I’m no sports scientist but I’ll take the lessons learned from the white coats that came before me and try and use them practically. I have tried to do some degree of block prioritization with athletes before, but have found its application challenging for the group that I train (high school team sport athletes). Basically, the concept is that you want to train different physical qualities at different intensities and volumes throughout the year depending where you are in the sport season. Instead of training everything together, you train different “blocks” to harness their effects and peak for a certain event or meet. This concept works tremendously on paper and in real time with track and field or other sports specialists.
The concept gets a little murkier when dealing with team sport athletes that have other demands besides one specific skill like throwing a hammer or running 200 meters. Still, Issurin’s work can be extremely valuable for sport coaches when addressing the idea of residual training effects.

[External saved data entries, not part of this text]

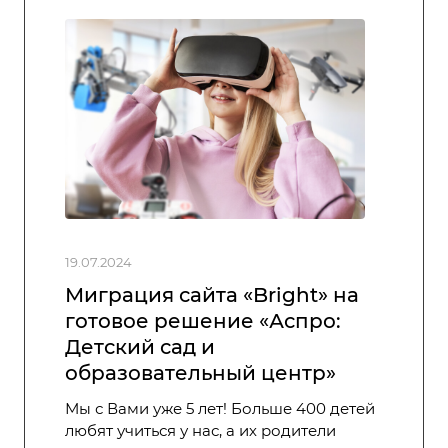
19.07.2024
Миграция сайта «Bright» на
готовое решение «Аспро:
Детский сад и
образовательный центр»
Мы с Вами уже 5 лет! Больше 400 детей
любят учиться у нас, а их родители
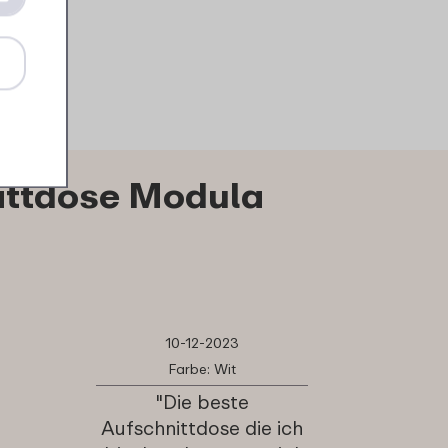
Details
Bestellen
Details
B
ittdose Modula
10-12-2023
Farbe: Wit
"Die beste
Aufschnittdose die ich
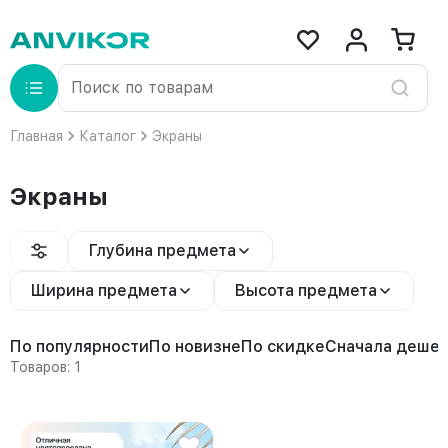
Главная
Каталог
Экраны
Экраны
Глубина предмета
Ширина предмета
Высота предмета
По популярности
По новизне
По скидке
Сначала деше
Товаров: 1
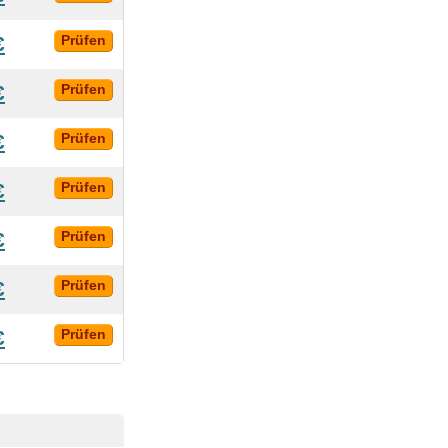
€
Prüfen
€
Prüfen
€
Prüfen
€
Prüfen
€
Prüfen
€
Prüfen
€
Prüfen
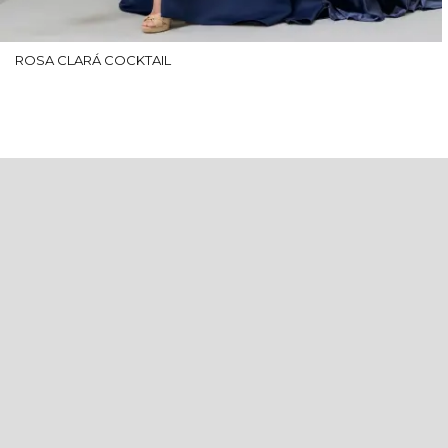
ROSA CLARÁ COCKTAIL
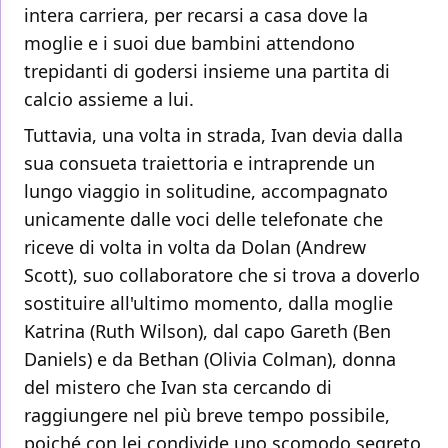
intera carriera, per recarsi a casa dove la
moglie e i suoi due bambini attendono
trepidanti di godersi insieme una partita di
calcio assieme a lui.
Tuttavia, una volta in strada, Ivan devia dalla
sua consueta traiettoria e intraprende un
lungo viaggio in solitudine, accompagnato
unicamente dalle voci delle telefonate che
riceve di volta in volta da Dolan (Andrew
Scott), suo collaboratore che si trova a doverlo
sostituire all'ultimo momento, dalla moglie
Katrina (Ruth Wilson), dal capo Gareth (Ben
Daniels) e da Bethan (Olivia Colman), donna
del mistero che Ivan sta cercando di
raggiungere nel più breve tempo possibile,
poiché con lei condivide uno scomodo segreto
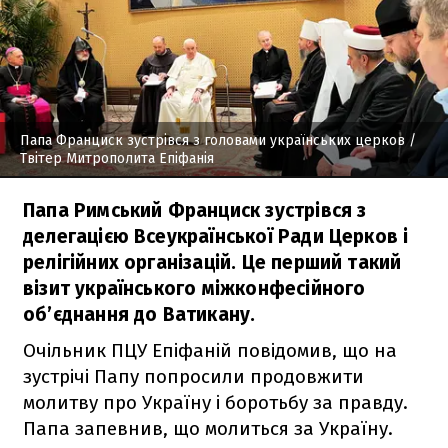
Папа Франциск зустрівся з головами українських церков
/
Твітер Митрополита Епіфанія
Папа Римський Франциск зустрівся з
делегацією Всеукраїнської Ради Церков і
релігійних організацій. Це перший такий
візит українського міжконфесійного
об’єднання до Ватикану.
Очільник ПЦУ Епіфаній повідомив, що на
зустрічі Папу попросили продовжити
молитву про Україну і боротьбу за правду.
Папа запевнив, що молиться за Україну.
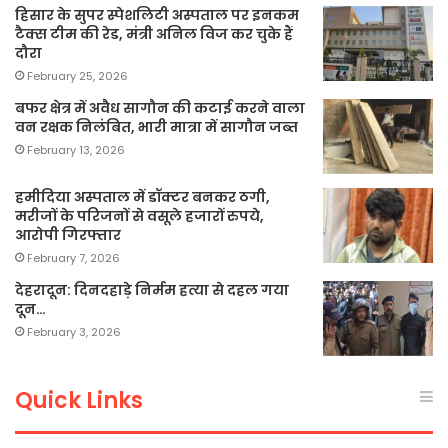
हिसार के सुपर स्पेशलिटी अस्पताल पर इनकम
टैक्स टीम की रेड, मंत्री अनिल विज कर चुके हैं
दौरा
February 25, 2026
बफर क्षेत्र में अवैध सागौन की कटाई करने वाला
वन रक्षक निलंबित, भारी मात्रा में सागौन जब्त
February 13, 2026
हमीदिया अस्पताल में डॉक्टर बनकर ठगी,
मरीजों के परिजनों से वसूले हजारों रुपये,
आरोपी गिरफ्तार
February 7, 2026
देहरादून: दिनदहाड़े निर्मम हत्या से दहल गया
दून…
February 3, 2026
Quick Links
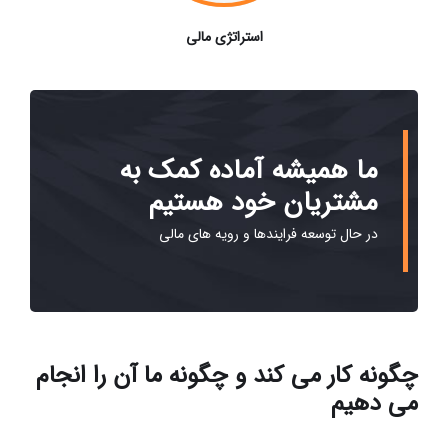
استراتژی مالی
ما همیشه آماده کمک به
مشتریان خود هستیم
در حال توسعه فرایندها و رویه های مالی
چگونه کار می کند و چگونه ما آن را انجام
می دهیم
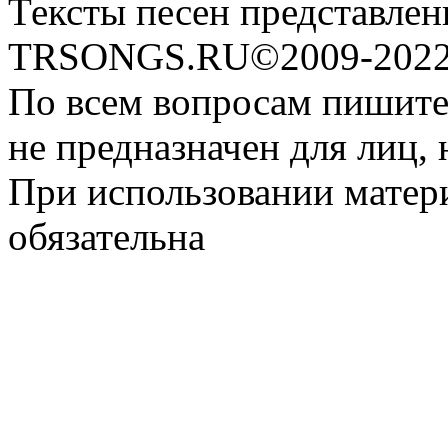
Тексты песен представлен
TRSONGS.RU©2009-2022 
По всем вопросам пишите
не предназначен для лиц, 
При использовании матери
обязательна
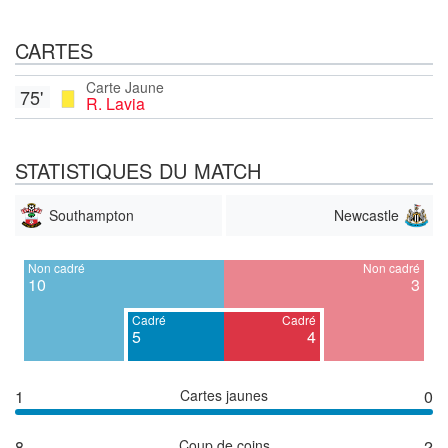
CARTES
Carte Jaune
75'
R. Lavia
STATISTIQUES DU MATCH
Southampton
Newcastle
Non cadré
Non cadré
10
3
Cadré
Cadré
5
4
1
Cartes jaunes
0
8
Coup de coins
2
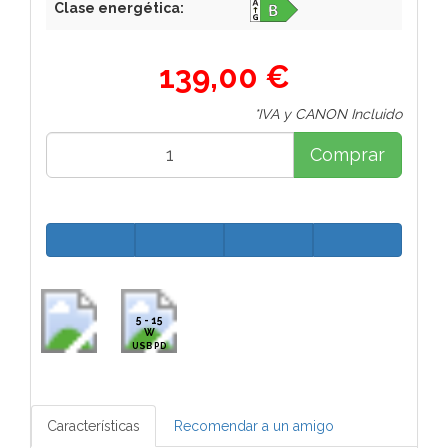
Clase energética:
139,00 €
*IVA y CANON Incluido
Comprar
5 - 15
W
USB PD
Características
Recomendar a un amigo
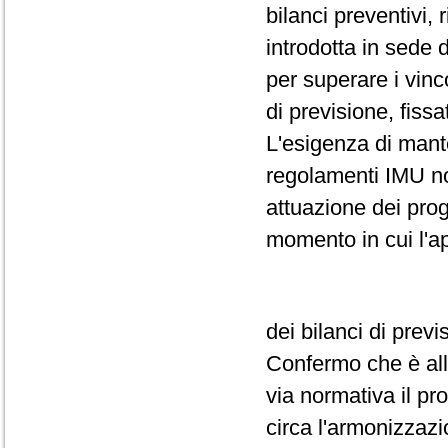
bilanci preventivi,
introdotta in sede 
per superare i vinc
di previsione, fissa
L'esigenza di mant
regolamenti IMU non
attuazione dei prog
momento in cui l'a
dei bilanci di prev
Confermo che è all'
via normativa il pr
circa l'armonizzazi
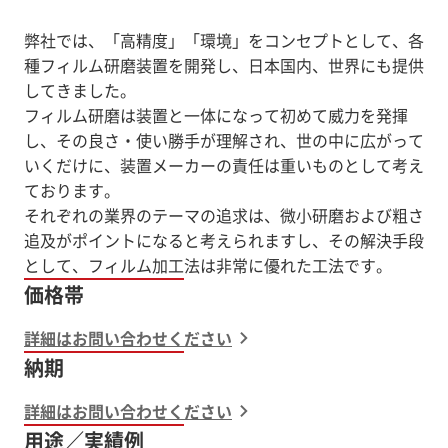
弊社では、「高精度」「環境」をコンセプトとして、各
種フィルム研磨装置を開発し、日本国内、世界にも提供
してきました。
フィルム研磨は装置と一体になって初めて威力を発揮
し、その良さ・使い勝手が理解され、世の中に広がって
いくだけに、装置メーカーの責任は重いものとして考え
ております。
それぞれの業界のテーマの追求は、微小研磨および粗さ
追及がポイントになると考えられますし、その解決手段
価格帯
詳細はお問い合わせください
納期
詳細はお問い合わせください
用途／実績例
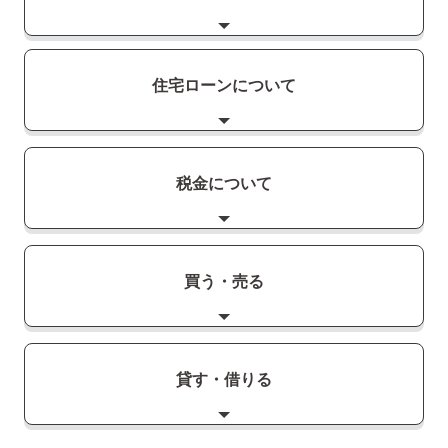
住宅ローンについて
税金について
買う・売る
貸す・借りる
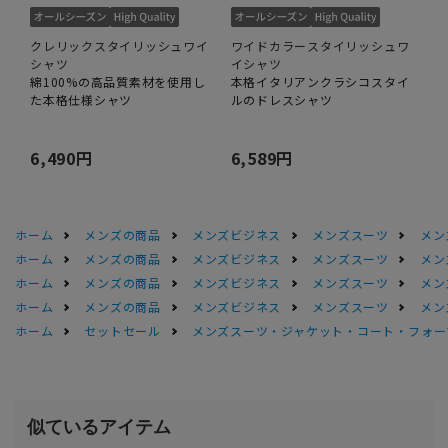
クレリックスタイリッシュワイ
ワイドカラースタイリッシュワ
シャツ
イシャツ
綿100%の高品質素材を使用し
本格イタリアンクラシコスタイ
た本格仕様シャツ
ルのドレスシャツ
6,490円
6,589円
ホーム
メンズの商品
メンズビジネス
メンズスーツ
メン
ホーム
メンズの商品
メンズビジネス
メンズスーツ
メン
ホーム
メンズの商品
メンズビジネス
メンズスーツ
メン
ホーム
メンズの商品
メンズビジネス
メンズスーツ
メン
ホーム
セットセール
メンズスーツ・ジャケット・コート・フォーマル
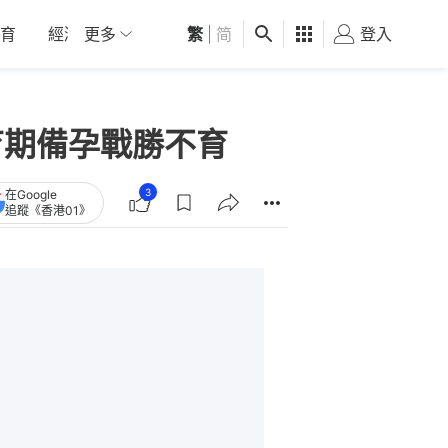
育
經濟
更多
01深圳
繁
觀點
|
简
健康
好食玩飛
登入
女
育期備孕戰勝不育
3
在Google
追蹤《香港01》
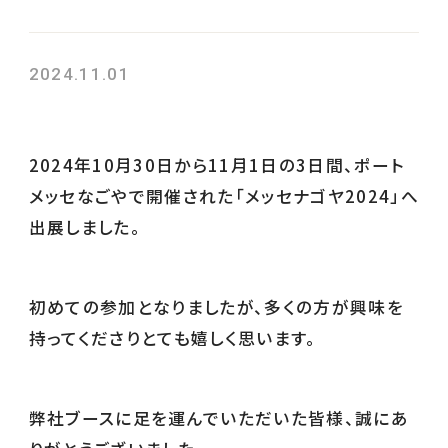
2024.11.01
2024年10月30日から11月1日の3日間、ポート
メッセなごやで開催された「メッセナゴヤ2024」へ
出展しました。
初めての参加となりましたが、多くの方が興味を
持ってくださりとても嬉しく思います。
弊社ブースに足を運んでいただいた皆様、誠にあ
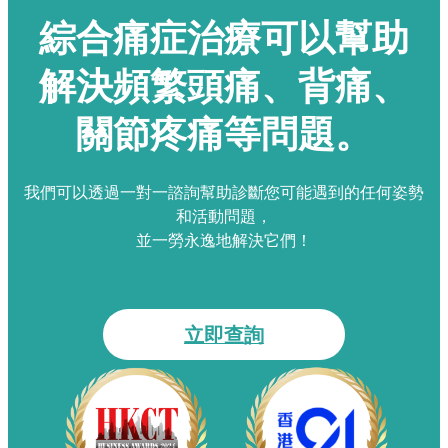
綜合痛症治療可以幫助
解決頻繁頭痛、背痛、
關節疼痛等問題。
我們可以透過一對一諮詢幫助診斷您可能遇到的任何姿勢
和活動問題，
並一勞永逸地解決它們！
立即查詢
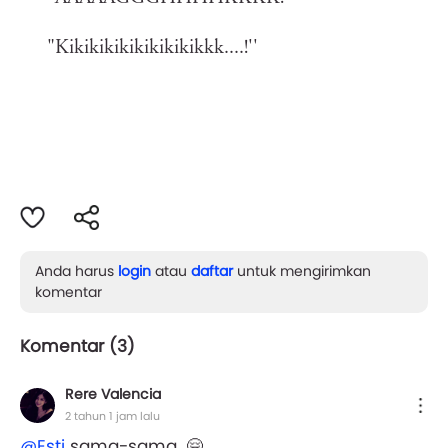
"Kikikikikikikikikikkk....!''
Anda harus
login
atau
daftar
untuk mengirimkan
komentar
Komentar (
3
)
Rere Valencia
2 tahun 1 jam lalu
@Esti
sama-sama. 🤗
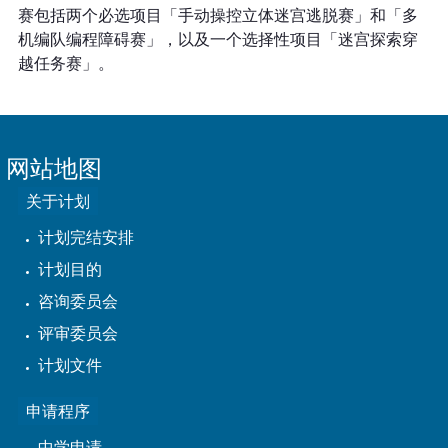
赛包括两个必选项目「手动操控立体迷宫逃脱赛」和「多
机编队编程障碍赛」，以及一个选择性项目「迷宫探索穿
越任务赛」。
网站地图
关于计划
计划完结安排
计划目的
咨询委员会
评审委员会
计划文件
申请程序
中学申请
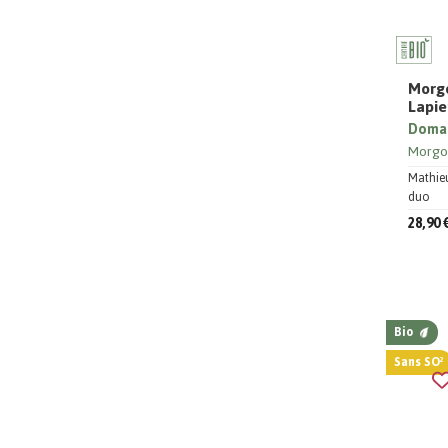
Morgo
Lapie
Domai
Morgo
Mathieu
duo
28,90 
Bio
Sans SO²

Namely, why the heck are folks slowly conditioning their athletes into the ground when they should be sprinting and jumping with much more frequency?
For most team sports, power is king. It could be a 40 inch vert in volleyball, 450 foot bombs in baseball or pushing the ball up the court in 3 steps in hoop. The “wow” effect in sport is a speed and power driven animal. Yet, we still see coaches placing a premium on this antiquated notion of needing to do long slow distance work for sports that don’t live in that universe (baseball anyone?)
The occasional salt and peppering of some conditioning work can have some value for the team sport athlete. If the squad is in need of a kick in the keister after a bad loss or for violating team rules then go for it, get your troops right. But to run JUST to run-I don’t get it. The team should be in shape before entering the competitive season and according to Issurin once they are in shape it doesn’t take a lot to keep them there.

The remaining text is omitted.